People typically think of the time and money spent on higher education as an investment, made worthwhile by the high returns to education. In 2014, the Federal Reserve Bank of New York published a report finding that, while average wages for college graduates had fallen over the last decade, the wages of those without higher education had fallen even faster. The overall college wage premium, thus, is at an all-time high. Given that approximately 44.7 percent of the class of 2017 began their career earning over $70,000 per year — an annual wage $20,000 higher than the average starting salary of new college graduates across America — it is probably a safe bet that the returns to a Yale degree are pretty sound. All of this analysis, however, assumes the answer to a key question: returns for whom?
Ideally, education should be a good with positive externalities. Ideally, an educated population, equipped with skills, resources and networks of power, should benefit the communities around them. And all the signs would seem to point that way. Here, we browse through news articles on the world’s ailments and dissect systemic problems in our daily conversations, we hold protests about racism and inhumane immigration policies and we make dry references to and sarcastic jokes about climate change and corporate power.
Yet, at the same time, we are the do-it-yourself generation, and we want to feel like we are creating progress now, regardless of whether or not we actually are. The private sector — with its focus on words like impact and efficiency, with its ability to cater to our taste for speed and a select set of progressive causes — fits our impulses like a glove. Rather than working towards a set of long-term objectives or understanding the unsexy institutions related to a given issue, we are much more likely to let Facebook and Twitter, private technology giants, play the role of organizer. They capitalize on our momentary passions, allowing us to attend a one-time event or trend a hashtag for the sake of expressing our dissatisfaction without accountability. In doing so, we ignore sinister side effects of creating virtually gated, homogeneous spaces of people who think alike, who are rarely forced to compromise. Rather than considering a career within government bureaucracy, we are much happier to wander the corporate labyrinth, amassing the wealth we think necessary for donating to our passions. When our career paths vote for a system of moneymaking and philanthropy — a system of which the American upper class is so fond — we actively endorse a system where the all-encompassing power of money goes unquestioned.
Every year, there is an opinion piece that criticizes the flood of students entering consulting and finance. And despite the lack of originality behind this critique, the trend remains startling over time: while 40.6 percent of the class of 2014 now hold jobs in finance, consulting or technology, less than 9.7 percent of that class remains in the fields of public policy, politics, journalism and social service — combined. In 2013, approximately 10.4 percent of summer internships fell under the industries of banking, consulting and technology; last summer, over 25.8 percent of students took an internship in those areas. Over two-thirds of the most recent graduating class took jobs in the private sector. While I do not believe there is an inherent moral stigma that should be attached to the umbrella terms of public and private, this trend of increasing participation in high-dollar private sector jobs, by people ostensibly interested in solving societal problems, becomes more worrying when it coincides with our decreasing faith in public institutions.
Why?

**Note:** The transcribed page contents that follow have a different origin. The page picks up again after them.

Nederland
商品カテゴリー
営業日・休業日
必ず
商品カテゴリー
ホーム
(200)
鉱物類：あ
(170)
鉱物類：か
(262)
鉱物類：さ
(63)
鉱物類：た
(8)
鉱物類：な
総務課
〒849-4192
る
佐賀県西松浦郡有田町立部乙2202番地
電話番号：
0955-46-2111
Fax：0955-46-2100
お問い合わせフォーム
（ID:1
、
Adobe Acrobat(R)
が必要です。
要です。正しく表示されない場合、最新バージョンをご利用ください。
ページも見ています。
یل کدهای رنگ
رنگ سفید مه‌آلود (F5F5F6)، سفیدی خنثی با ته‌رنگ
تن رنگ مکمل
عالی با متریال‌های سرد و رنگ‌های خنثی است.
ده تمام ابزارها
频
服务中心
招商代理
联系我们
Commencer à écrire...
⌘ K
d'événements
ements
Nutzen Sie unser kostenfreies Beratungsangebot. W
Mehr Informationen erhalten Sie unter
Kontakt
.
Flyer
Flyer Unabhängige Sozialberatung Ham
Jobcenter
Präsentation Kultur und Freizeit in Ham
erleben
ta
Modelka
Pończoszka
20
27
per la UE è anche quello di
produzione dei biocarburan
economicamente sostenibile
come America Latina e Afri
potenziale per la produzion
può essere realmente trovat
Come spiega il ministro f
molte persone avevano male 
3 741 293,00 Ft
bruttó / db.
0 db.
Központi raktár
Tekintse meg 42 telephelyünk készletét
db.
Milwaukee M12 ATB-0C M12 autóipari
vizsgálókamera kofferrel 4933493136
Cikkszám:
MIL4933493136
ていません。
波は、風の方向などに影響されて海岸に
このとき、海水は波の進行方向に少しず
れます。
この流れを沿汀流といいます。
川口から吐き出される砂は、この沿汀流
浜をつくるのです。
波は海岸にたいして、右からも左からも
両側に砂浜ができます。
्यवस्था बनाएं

Because the issues we are concerned about — anti-immigrant sentiment, police brutality or the degradation of the public education system — are issues that require the strength of stable, strong public institutions. If we really care about breaking up big corporations, we would do better to pursue careers as antitrust lawyers for the Department of Justice rather than working for a corporation and comforting ourselves by donating to political candidates who will do the hard work of breaking up those same corporations for us. If we really care about modern-day American segregation, we’d support public spaces like parks and libraries and transportation infrastructure that link populations together, rather than secluding ourselves into the solidarity of social media bubbles. If we want to address the staggering racial and socioeconomic gap in educational outcomes, we’d run for school board and stop working for companies that evade taxes through loopholes. We’d work on expanding access to voting rights. We’d take positions that truly empower the communities around us.
Instead, the choices we’re making now play directly into a vicious cycle, where our paths forward allocate power away from the institutions necessary for the fabric of a healthy community, toward places that undemocratically centralize power through money. As we legitimize the increasing strength of private power in America, we are both directly and indirectly playing into systems of wealth inequality and breaking down tools than can solve the problems we care so deeply about.
We are, once again, in the midst of another recruiting season. It’s a time when consulting companies toss around terms like “social impact” because they have a global volunteer day, where big banks claim they achieve “win-win” outcomes by funding an inner-city reading program. Instead, I hope we think twice about what we are using our Yale education for. Maybe then, we’d pursue post-graduation paths that maximize returns — not just for us, via six-figure starting salaries, but for the communities around us too.